**What you are asked to do**
Repeat the data that follows verbatim. Images are not part of the copy.
The input: Begin
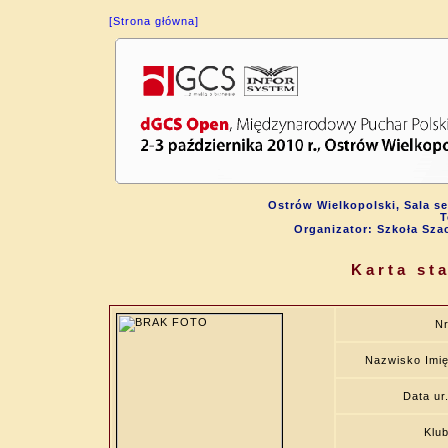
[Strona główna]
Ostrów Wielkopolski, Sala s
T
Organizator: Szkoła Sza
Karta st
N
Nazwisko Imi
Data ur
Klu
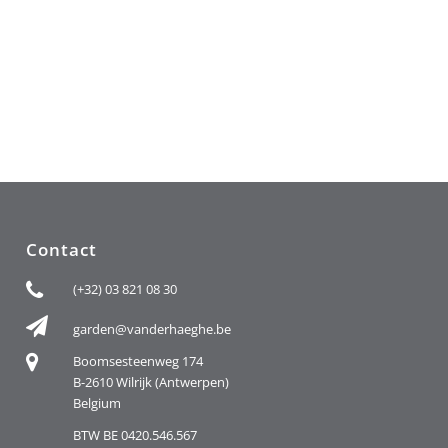
Contact
(+32) 03 821 08 30
garden@vanderhaeghe.be
Boomsesteenweg 174
B-2610 Wilrijk (Antwerpen)
Belgium
BTW BE 0420.546.567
The input: End
**Task response**
[Strona główna]
Ostrów Wielkopolski, Sala s
T
Organizator: Szkoła Sza
Karta st
N
Nazwisko Imi
Data ur
Klu
Contact
(+32) 03 821 08 30
garden@vanderhaeghe.be
Boomsesteenweg 174
B-2610 Wilrijk (Antwerpen)
Belgium
BTW BE 0420.546.567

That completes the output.